Task item:
Repeat verbatim only the lines from the opening of the material below through the one that contains "5 Website untuk Merangkum Video YouTube, Bisa".

■ ■ ■ ■ ■

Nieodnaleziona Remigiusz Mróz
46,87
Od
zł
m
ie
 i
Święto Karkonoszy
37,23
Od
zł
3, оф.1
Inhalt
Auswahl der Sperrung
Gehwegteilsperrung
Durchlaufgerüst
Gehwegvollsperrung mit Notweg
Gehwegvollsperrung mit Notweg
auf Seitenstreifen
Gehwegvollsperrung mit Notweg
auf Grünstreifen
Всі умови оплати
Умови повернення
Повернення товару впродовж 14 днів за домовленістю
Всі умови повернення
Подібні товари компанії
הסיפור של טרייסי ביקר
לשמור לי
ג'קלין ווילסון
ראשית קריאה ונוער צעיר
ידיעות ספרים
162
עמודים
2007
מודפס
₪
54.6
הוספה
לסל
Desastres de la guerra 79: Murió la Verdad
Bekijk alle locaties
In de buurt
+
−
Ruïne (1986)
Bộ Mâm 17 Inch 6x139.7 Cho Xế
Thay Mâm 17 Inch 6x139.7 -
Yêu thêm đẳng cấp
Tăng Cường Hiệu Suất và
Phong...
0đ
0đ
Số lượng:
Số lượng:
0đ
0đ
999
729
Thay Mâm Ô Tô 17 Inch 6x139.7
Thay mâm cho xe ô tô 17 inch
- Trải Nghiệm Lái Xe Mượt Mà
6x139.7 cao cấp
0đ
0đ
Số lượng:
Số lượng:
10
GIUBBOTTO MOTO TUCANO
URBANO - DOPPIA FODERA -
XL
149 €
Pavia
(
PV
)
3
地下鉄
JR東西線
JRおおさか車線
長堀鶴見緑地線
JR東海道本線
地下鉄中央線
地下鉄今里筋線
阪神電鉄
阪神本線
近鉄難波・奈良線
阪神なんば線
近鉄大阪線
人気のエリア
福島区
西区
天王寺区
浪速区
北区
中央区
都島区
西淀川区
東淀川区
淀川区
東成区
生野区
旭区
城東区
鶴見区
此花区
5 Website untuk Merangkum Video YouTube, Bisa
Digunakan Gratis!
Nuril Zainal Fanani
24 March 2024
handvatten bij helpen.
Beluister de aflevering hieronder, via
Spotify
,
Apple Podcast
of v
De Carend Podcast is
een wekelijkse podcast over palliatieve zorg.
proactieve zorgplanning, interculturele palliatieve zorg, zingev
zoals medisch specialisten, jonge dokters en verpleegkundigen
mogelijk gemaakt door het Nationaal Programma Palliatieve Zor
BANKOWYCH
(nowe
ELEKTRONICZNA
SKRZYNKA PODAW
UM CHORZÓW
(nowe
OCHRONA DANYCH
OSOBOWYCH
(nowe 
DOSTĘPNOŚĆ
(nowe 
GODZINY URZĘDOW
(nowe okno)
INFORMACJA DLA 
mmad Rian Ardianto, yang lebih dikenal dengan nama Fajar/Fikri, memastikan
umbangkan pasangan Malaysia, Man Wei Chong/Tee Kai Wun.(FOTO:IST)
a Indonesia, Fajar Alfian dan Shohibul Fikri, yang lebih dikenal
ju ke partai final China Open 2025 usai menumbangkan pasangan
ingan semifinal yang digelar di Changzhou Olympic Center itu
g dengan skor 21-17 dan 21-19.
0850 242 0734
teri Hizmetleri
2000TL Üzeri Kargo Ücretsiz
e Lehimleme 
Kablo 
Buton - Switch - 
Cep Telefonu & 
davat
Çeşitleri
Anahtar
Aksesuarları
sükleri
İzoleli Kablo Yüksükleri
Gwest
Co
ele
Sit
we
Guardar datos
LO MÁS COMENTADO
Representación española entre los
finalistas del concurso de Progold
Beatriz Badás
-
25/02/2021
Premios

■ ■ ■ ■ ■

Task output:
Nieodnaleziona Remigiusz Mróz
46,87
Od
zł
m
ie
 i
Święto Karkonoszy
37,23
Od
zł
3, оф.1
Inhalt
Auswahl der Sperrung
Gehwegteilsperrung
Durchlaufgerüst
Gehwegvollsperrung mit Notweg
Gehwegvollsperrung mit Notweg
auf Seitenstreifen
Gehwegvollsperrung mit Notweg
auf Grünstreifen
Всі умови оплати
Умови повернення
Повернення товару впродовж 14 днів за домовленістю
Всі умови повернення
Подібні товари компанії
הסיפור של טרייסי ביקר
לשמור לי
ג'קלין ווילסון
ראשית קריאה ונוער צעיר
ידיעות ספרים
162
עמודים
2007
מודפס
₪
54.6
הוספה
לסל
Desastres de la guerra 79: Murió la Verdad
Bekijk alle locaties
In de buurt
+
−
Ruïne (1986)
Bộ Mâm 17 Inch 6x139.7 Cho Xế
Thay Mâm 17 Inch 6x139.7 -
Yêu thêm đẳng cấp
Tăng Cường Hiệu Suất và
Phong...
0đ
0đ
Số lượng:
Số lượng:
0đ
0đ
999
729
Thay Mâm Ô Tô 17 Inch 6x139.7
Thay mâm cho xe ô tô 17 inch
- Trải Nghiệm Lái Xe Mượt Mà
6x139.7 cao cấp
0đ
0đ
Số lượng:
Số lượng:
10
GIUBBOTTO MOTO TUCANO
URBANO - DOPPIA FODERA -
XL
149 €
Pavia
(
PV
)
3
地下鉄
JR東西線
JRおおさか車線
長堀鶴見緑地線
JR東海道本線
地下鉄中央線
地下鉄今里筋線
阪神電鉄
阪神本線
近鉄難波・奈良線
阪神なんば線
近鉄大阪線
人気のエリア
福島区
西区
天王寺区
浪速区
北区
中央区
都島区
西淀川区
東淀川区
淀川区
東成区
生野区
旭区
城東区
鶴見区
此花区
5 Website untuk Merangkum Video YouTube, Bisa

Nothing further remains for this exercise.